Dataset excerpts
+++
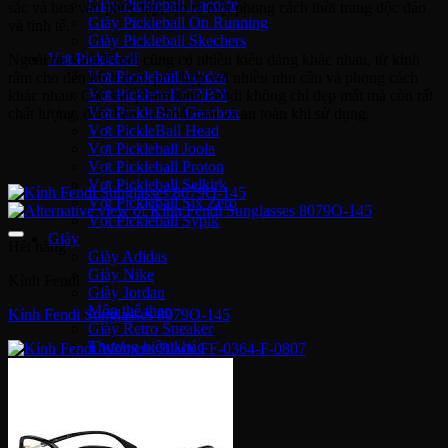
Giày Pickleball Lacoste
sắc và hoa văn phức tạp, tạo ra một phong cách thời trang độc đáo
Giày Pickleball On Running
và tinh tế.
Giày Pickleball Skechers
Vợt Pickleball
Ngoài ra, kính Fendi cũng có nhiều kiểu dáng khác nhau, từ kính
Vợt Pickleball Adidas
râm cho đến kính mát, phù hợp với nhiều nhu cầu và phong cách
Vợt Pickleball CRBN
khác nhau. Các sản phẩm kính Fendi không chỉ đẹp mắt mà còn rất
Vợt PickleBall Gearbox
chất lượng, đảm bảo sự thoải mái và an toàn khi sử dụng.
Vợt PickleBall Head
Vợt Pickleball Joola
Vợt Pickleball Proton
Vợt Pickleball Selkirk
Vợt Pickleball Six Zero
Vợt Pickleball Sypik
Giày
Hết hàng
Giày Adidas
Giày Nike
Kính Fendi
Giày Jordan
Môn thể thao
Kính Fendi Sunglasses 8079O-145
Giày Retro Sneaker
Thương hiệu khác
Adidas Original
Adidas XLG
Adidas Samba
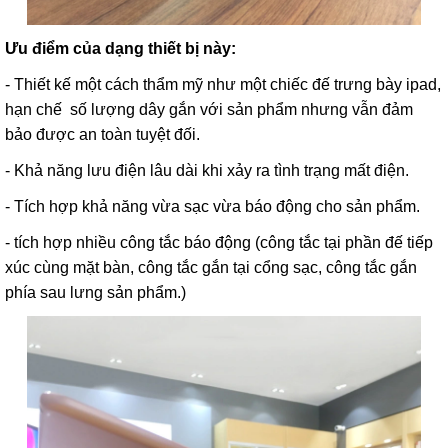
Ưu điểm của dạng thiết bị này:
- Thiết kế một cách thẩm mỹ như một chiếc đế trưng bày ipad,
hạn chế số lượng dây gắn với sản phẩm nhưng vẫn đảm
bảo được an toàn tuyệt đối.
- Khả năng lưu điện lâu dài khi xảy ra tình trạng mất điện.
- Tích hợp khả năng vừa sạc vừa báo động cho sản phẩm.
- tích hợp nhiều công tắc báo động (công tắc tại phần đế tiếp
xúc cùng mặt bàn, công tắc gắn tại cổng sạc, công tắc gắn
phía sau lưng sản phẩm.)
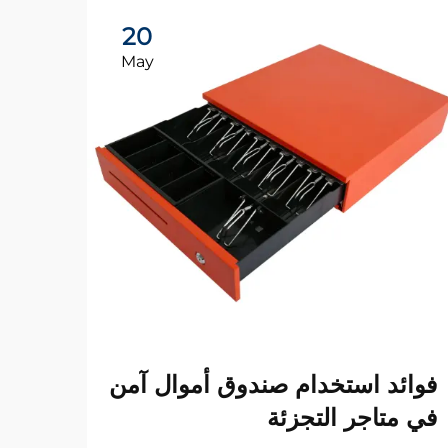
20
May
لماذ
فوائد استخدام صندوق أموال آمن
صندو
في متاجر التجزئة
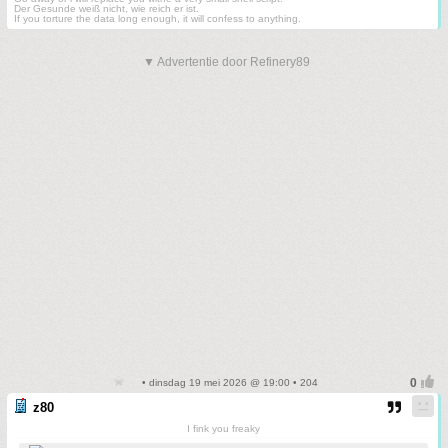
Der Gesunde weiß nicht, wie reich er ist.
If you torture the data long enough, it will confess to anything.
▼ Advertentie door Refinery89
• dinsdag 19 mei 2026 @ 19:00 • 204
z80
I fink you freaky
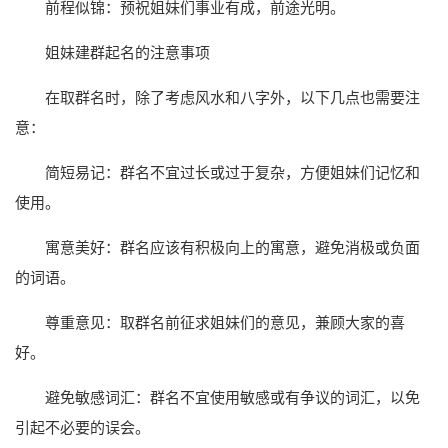
前程似锦：预祝姐妹们事业有成，前途光明。
姐妹建群起名的注意事项
在取群名时，除了考虑风水和八字外，以下几点也需要注
意：
简短易记：群名不宜过长或过于复杂，方便姐妹们记忆和
使用。
寓意美好：群名应该有积极向上的寓意，避免消极或负面
的词语。
尊重意见：取群名前征求姐妹们的意见，兼顾大家的喜
好。
避免敏感词汇：群名不宜使用敏感或有争议的词汇，以免
引起不必要的误会。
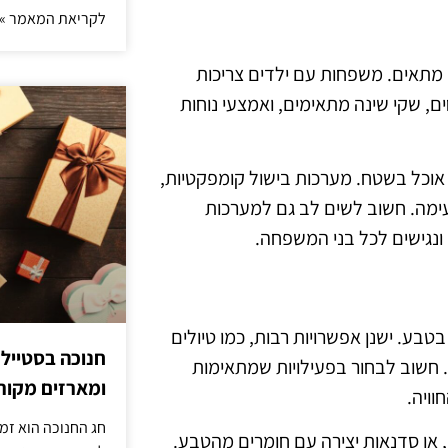
לקריאת המאמר »
מתאים. משפחות עם ילדים צריכות
ים, שקי שינה מתאימים, ואמצעי נוחות
 אוכל בשטח. מערכות בישול קומפקטיות,
נעימה. חשוב לשים לב גם למערכות
 ונגישים לכל בני המשפחה.
טבע. ישנן אפשרויות רבות, כמו טיולים
חנוכה בסטייל
ל. חשוב לבחור בפעילויות שמתאימות
ומארזים מקורי
וויה.
חג החנוכה הוא זמ
ים, או סדנאות יצירה עם חומרים מהטבע.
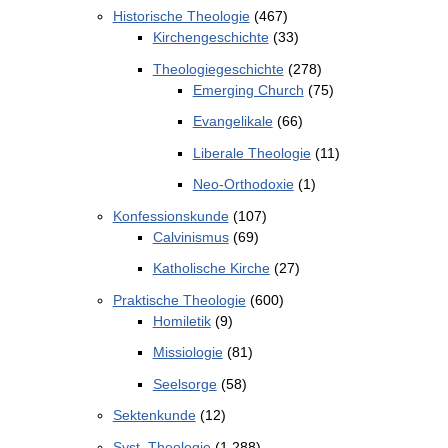
Historische Theologie
(467)
Kirchengeschichte
(33)
Theologiegeschichte
(278)
Emerging Church
(75)
Evangelikale
(66)
Liberale Theologie
(11)
Neo-Orthodoxie
(1)
Konfessionskunde
(107)
Calvinismus
(69)
Katholische Kirche
(27)
Praktische Theologie
(600)
Homiletik
(9)
Missiologie
(81)
Seelsorge
(58)
Sektenkunde
(12)
Syst. Theologie
(1.288)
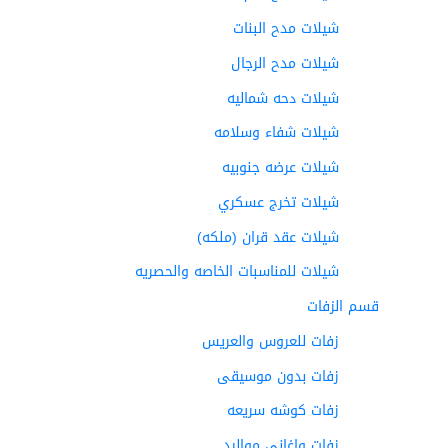
شيلات مدح البنات
شيلات مدح الرجال
شيلات دحه شماليه
شيلات شفاء وسلامه
شيلات عرضه جنوبيه
شيلات تخرج عسكري
شيلات عقد قران (ملكه)
شيلات للمناسبات الخاصه والحصريه
قسم الزفات
زفات للعروس والعريس
زفات بدون موسيقى
زفات كوشه سريعه
زفات واغاني مواليد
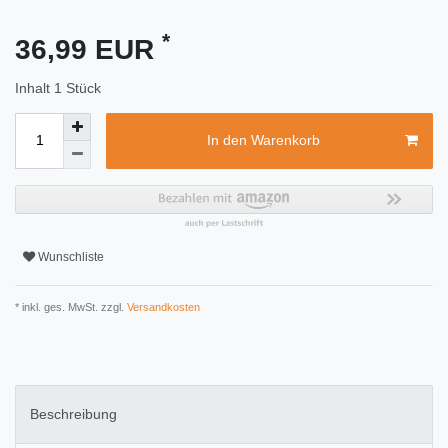
*
36,99 EUR
Inhalt
1
Stück
In den Warenkorb
Wunschliste
* inkl. ges. MwSt. zzgl.
Versandkosten
Beschreibung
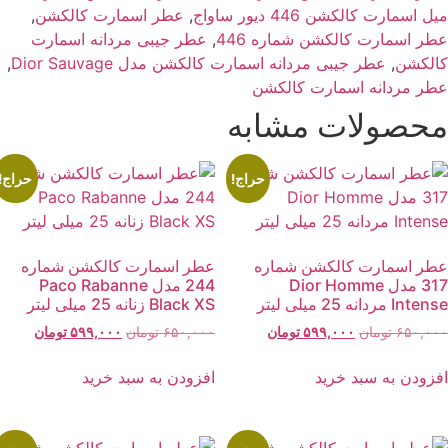
ل اسمارت کالکشن 446 دیور ساواج
,
عطر اسمارت کالکشن
,
طر اسمارت کالکشن شماره 446
,
عطر جیبی مردانه اسمارت
الکشن
,
عطر جیبی مردانه اسمارت کالکشن مدل Dior Sauvage
,
طر مردانه اسمارت کالکشن
حصولات مشابه
حراج!
حراج!
طر اسمارت کالکشن شماره
عطر اسمارت کالکشن شماره
317 مدل Dior Homme
244 مدل Paco Rabanne
Inte مردانه 25 میلی لیتر
Black XS زنانه 25 میلی لیتر
قیمت
قیمت
قیمت
قیمت
۶۵۰,۰۰
تومان
۵۹۹,۰۰۰
تومان
۶۵۰,۰۰۰
تومان
۵۹۹,۰۰۰
تومان
اصلی:
فعلی:
اصلی:
فعلی:
۶۵۰,۰۰۰ تومان
۵۹۹,۰۰۰ تومان.
۶۵۰,۰۰۰ تومان
۵۹۹,۰۰۰ توما
فزودن به سبد خرید
افزودن به سبد خرید
بود.
بود.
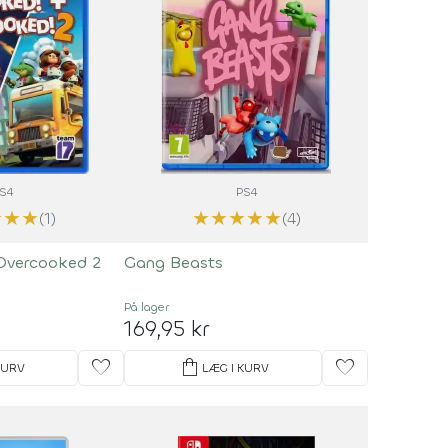
S4
PS4
★
★
★
★
★
★
★
★
(1)
(4)
Overcooked 2
Gang Beasts
På lager
169,95 kr
favorite
shopping_bag
favorite
KURV
LÆG I KURV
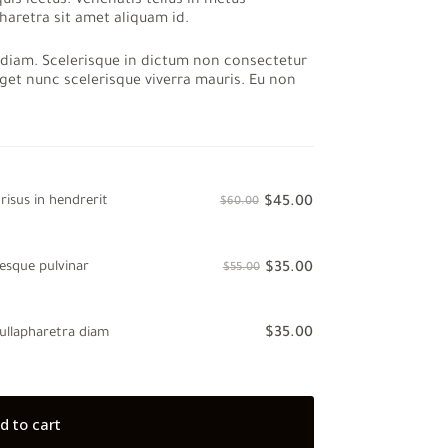
is lectus. Venenatis tellus in metus
haretra sit amet aliquam id.
 diam. Scelerisque in dictum non consectetur
eget nunc scelerisque viverra mauris. Eu non
risus in hendrerit
$
45.00
$
60.00
Original
Current
price
price
was:
is:
$60.00.
$45.00.
tesque pulvinar
$
35.00
$
55.00
Original
Current
price
price
was:
is:
$55.00.
$35.00.
ullapharetra diam
$
35.00
d to cart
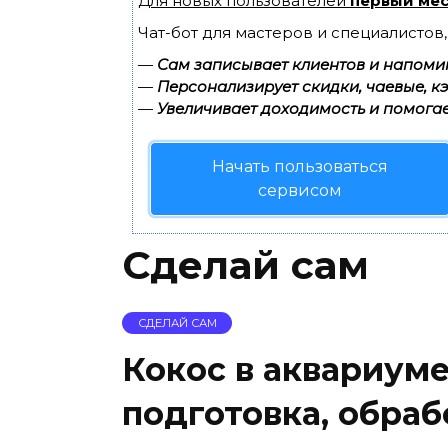
Для новых пользователей
первый мес
Чат-бот для мастеров и специалистов
—
Сам записывает клиентов и напомин
—
Персонализирует скидки, чаевые, к
—
Увеличивает доходимость и помогае
Начать пользоваться
сервисом
Сделай сам
СДЕЛАЙ САМ
Кокос в аквариуме
подготовка, обраб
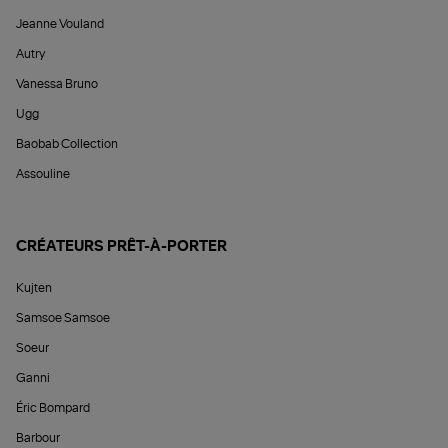
Jeanne Vouland
Autry
Vanessa Bruno
Ugg
Baobab Collection
Assouline
CRÉATEURS PRÊT-À-PORTER
Kujten
Samsoe Samsoe
Soeur
Ganni
Éric Bompard
Barbour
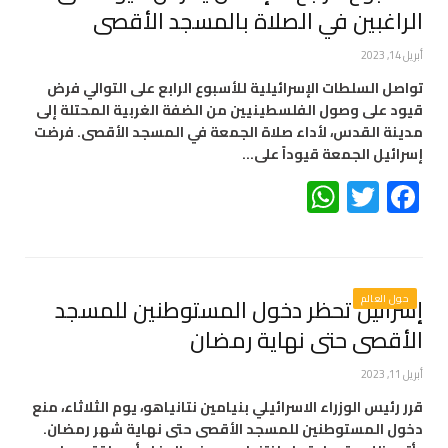
الراغبين في الصلاة بالمسجد الأقصى
أبريل 14, 2023
تواصل السلطات الإسرائيلية للأسبوع الرابع على التوالي فرض
قيود على وصول الفلسطينيين من الضفة الغربية المحتلة إلى
مدينة القدس، لأداء صلاة الجمعة في المسجد الأقصى. فرضت
إسرائيل الجمعة قيوداً على…
WhatsApp
Twitter
Facebook
حول العالم
إسرائيل تحظر دخول المستوطنين للمسجد
الأقصى حتى نهاية رمضان
أبريل 11, 2023
قرر رئيس الوزراء الاسرائيلي بنيامين نتانياهو، يوم الثلاثاء، منع
دخول المستوطنين للمسجد الأقصى حتى نهاية شهر رمضان.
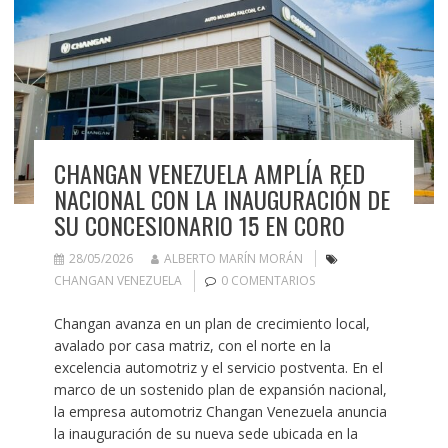
CHANGAN VENEZUELA AMPLÍA RED
NACIONAL CON LA INAUGURACIÓN DE
SU CONCESIONARIO 15 EN CORO
28/05/2026
ALBERTO MARÍN MORÁN
CHANGAN VENEZUELA
0 COMENTARIOS
Changan avanza en un plan de crecimiento local,
avalado por casa matriz, con el norte en la
excelencia automotriz y el servicio postventa. En el
marco de un sostenido plan de expansión nacional,
la empresa automotriz Changan Venezuela anuncia
la inauguración de su nueva sede ubicada en la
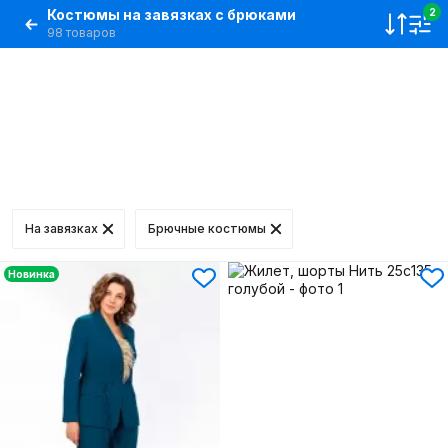
Костюмы на завязках с брюками
2
98 товаров
На завязках
Брючные костюмы
Новинка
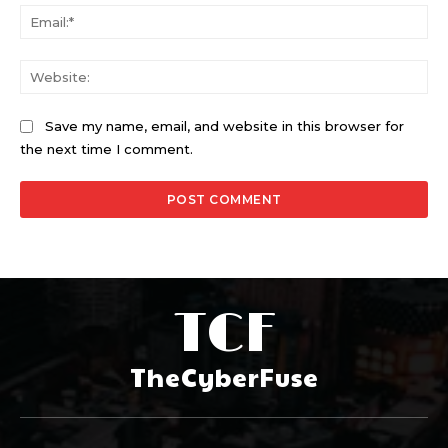
Ema
Web
Save my name, email, and website in this browser for
the next time I comment.
TCF
TheCyberFuse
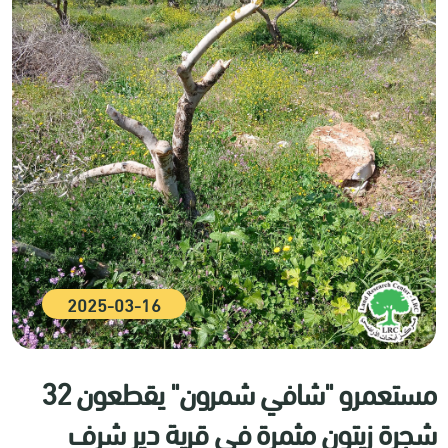
2025-03-16
مستعمرو "شافي شمرون" يقطعون 32
شجرة زيتون مثمرة في قرية دير شرف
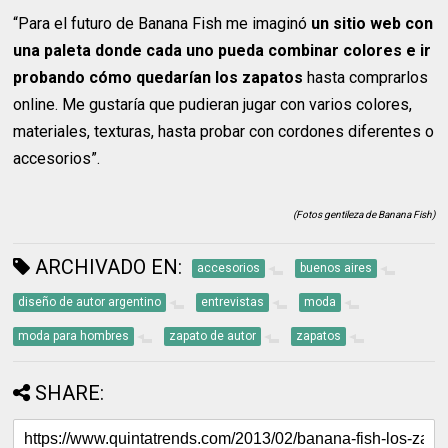
“Para el futuro de Banana Fish me imaginó
un sitio web con
una paleta donde cada uno pueda combinar colores e ir
probando cómo quedarían los zapatos
hasta comprarlos
online. Me gustaría que pudieran jugar con varios colores,
materiales, texturas, hasta probar con cordones diferentes o
accesorios”.
(Fotos gentileza de Banana Fish)
ARCHIVADO EN:
accesorios
buenos aires
diseño de autor argentino
entrevistas
moda
moda para hombres
zapato de autor
zapatos
SHARE:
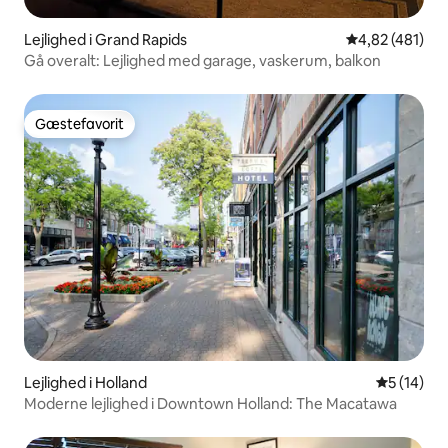
Lejlighed i Grand Rapids
4,82 ud af 5 i
4,82 (481)
Gå overalt: Lejlighed med garage, vaskerum, balkon
Gæstefavorit
Gæstefavorit
Lejlighed i Holland
5 ud af 5 
5 (14)
Moderne lejlighed i Downtown Holland: The Macatawa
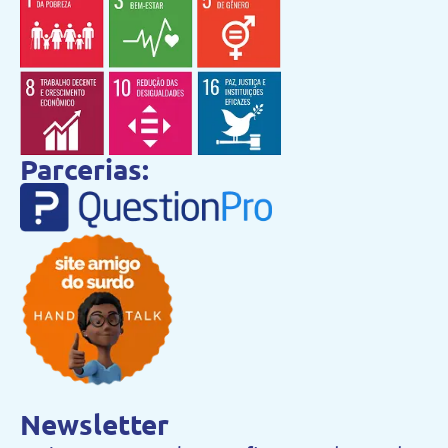
Parcerias:
Newsletter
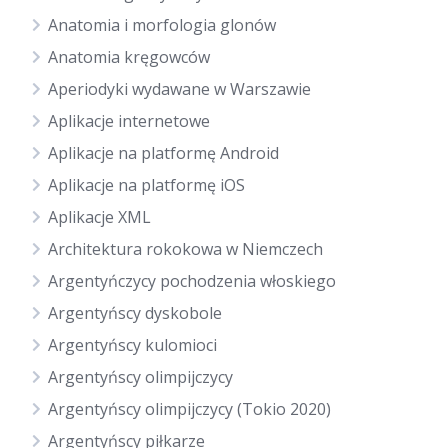
Anatomia i morfologia glonów
Anatomia kręgowców
Aperiodyki wydawane w Warszawie
Aplikacje internetowe
Aplikacje na platformę Android
Aplikacje na platformę iOS
Aplikacje XML
Architektura rokokowa w Niemczech
Argentyńczycy pochodzenia włoskiego
Argentyńscy dyskobole
Argentyńscy kulomioci
Argentyńscy olimpijczycy
Argentyńscy olimpijczycy (Tokio 2020)
Argentyńscy piłkarze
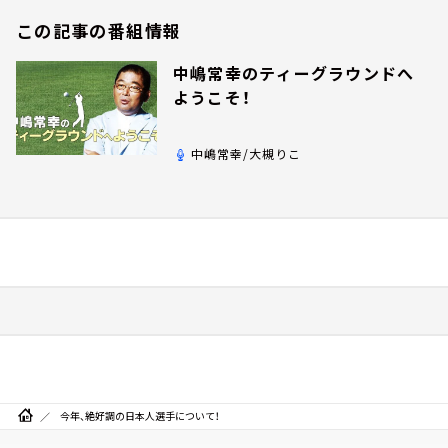
この記事の番組情報
中嶋常幸のティーグラウンドへ
ようこそ！
中嶋常幸/大槻りこ
今年、絶好調の日本人選手について！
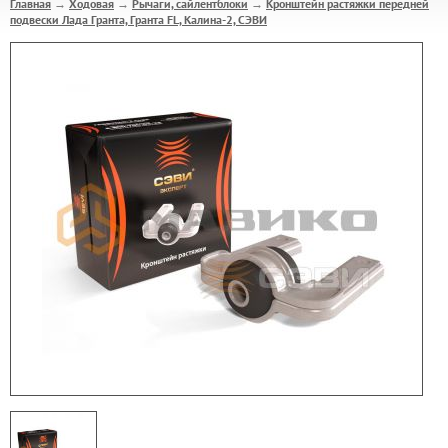
Главная
Ходовая
Рычаги, сайлентблоки
Кронштейн растяжки передней
→
→
→
подвески Лада Гранта, Гранта FL, Калина-2, СЭВИ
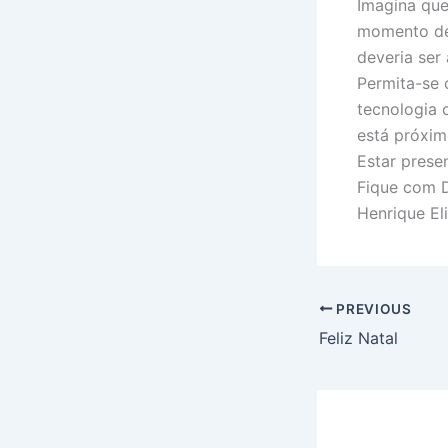
Imagina que
momento de 
deveria ser
Permita-se 
tecnologia 
está próxi
Estar prese
Fique com 
Henrique El
PREVIOUS
Feliz Natal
+++
**Aim of the exercise**
Using the records above, determine how many lines hold the word "لیتر", and answer with that figure only.

**Finished exercise**
2